List every line below containing "http".

────────

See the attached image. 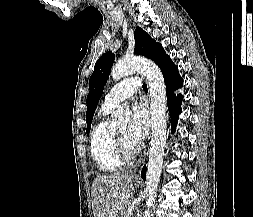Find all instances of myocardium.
Wrapping results in <instances>:
<instances>
[{"label":"myocardium","instance_id":"f54148a6","mask_svg":"<svg viewBox=\"0 0 253 217\" xmlns=\"http://www.w3.org/2000/svg\"><path fill=\"white\" fill-rule=\"evenodd\" d=\"M113 136H114L115 151L117 152L119 157L124 161L132 160L136 156L139 147L134 146V145H130L116 131H113Z\"/></svg>","mask_w":253,"mask_h":217}]
</instances>
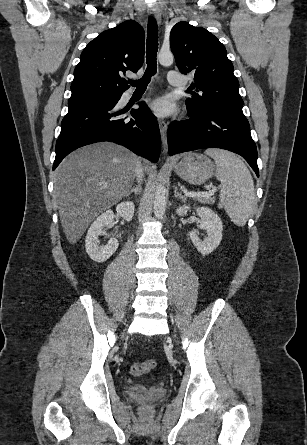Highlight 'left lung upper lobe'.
Returning <instances> with one entry per match:
<instances>
[{
  "label": "left lung upper lobe",
  "mask_w": 307,
  "mask_h": 445,
  "mask_svg": "<svg viewBox=\"0 0 307 445\" xmlns=\"http://www.w3.org/2000/svg\"><path fill=\"white\" fill-rule=\"evenodd\" d=\"M170 46L179 70L195 72L192 98L186 100L193 116L209 111H229L243 114V100L234 68L227 58L224 45L204 28L178 22L170 33Z\"/></svg>",
  "instance_id": "1"
}]
</instances>
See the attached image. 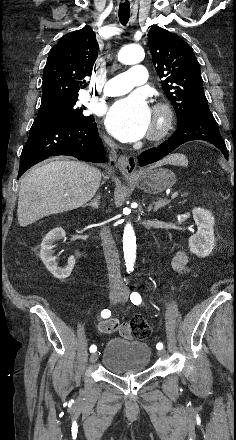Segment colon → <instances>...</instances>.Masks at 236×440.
Returning a JSON list of instances; mask_svg holds the SVG:
<instances>
[{
    "label": "colon",
    "instance_id": "1",
    "mask_svg": "<svg viewBox=\"0 0 236 440\" xmlns=\"http://www.w3.org/2000/svg\"><path fill=\"white\" fill-rule=\"evenodd\" d=\"M130 323L134 338L145 339L150 335V327L144 317L134 316Z\"/></svg>",
    "mask_w": 236,
    "mask_h": 440
}]
</instances>
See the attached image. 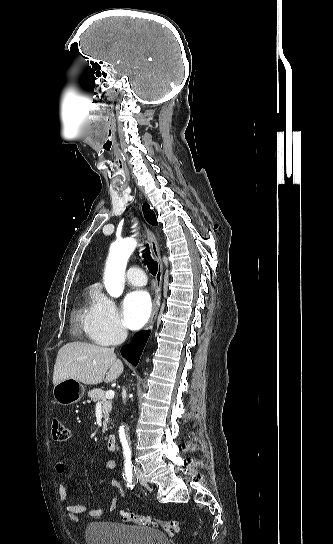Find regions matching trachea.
<instances>
[{
    "label": "trachea",
    "instance_id": "obj_1",
    "mask_svg": "<svg viewBox=\"0 0 333 544\" xmlns=\"http://www.w3.org/2000/svg\"><path fill=\"white\" fill-rule=\"evenodd\" d=\"M144 262L148 265L149 271L152 275H156L158 269V263L154 261L150 256L149 246L143 251Z\"/></svg>",
    "mask_w": 333,
    "mask_h": 544
}]
</instances>
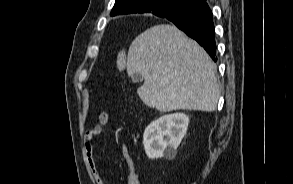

────────

Written response:
[{"label":"myocardium","instance_id":"f54148a6","mask_svg":"<svg viewBox=\"0 0 253 217\" xmlns=\"http://www.w3.org/2000/svg\"><path fill=\"white\" fill-rule=\"evenodd\" d=\"M113 136H114L115 151L117 152L119 157L124 161L132 160L136 156L139 147L134 146V145H130L116 131H113Z\"/></svg>","mask_w":253,"mask_h":217}]
  "mask_svg": "<svg viewBox=\"0 0 307 445\" xmlns=\"http://www.w3.org/2000/svg\"><path fill=\"white\" fill-rule=\"evenodd\" d=\"M170 46L179 70L195 72L192 98L186 100L193 116L209 111H229L243 114V100L234 68L227 58L224 45L204 28L178 22L170 33Z\"/></svg>",
    "mask_svg": "<svg viewBox=\"0 0 236 440\" xmlns=\"http://www.w3.org/2000/svg\"><path fill=\"white\" fill-rule=\"evenodd\" d=\"M130 323L134 338L145 339L150 335V327L144 317L134 316Z\"/></svg>",
    "mask_svg": "<svg viewBox=\"0 0 333 544\" xmlns=\"http://www.w3.org/2000/svg\"><path fill=\"white\" fill-rule=\"evenodd\" d=\"M144 262L148 265L149 271L152 275H156L158 269V263L154 261L150 256L149 246L143 251Z\"/></svg>",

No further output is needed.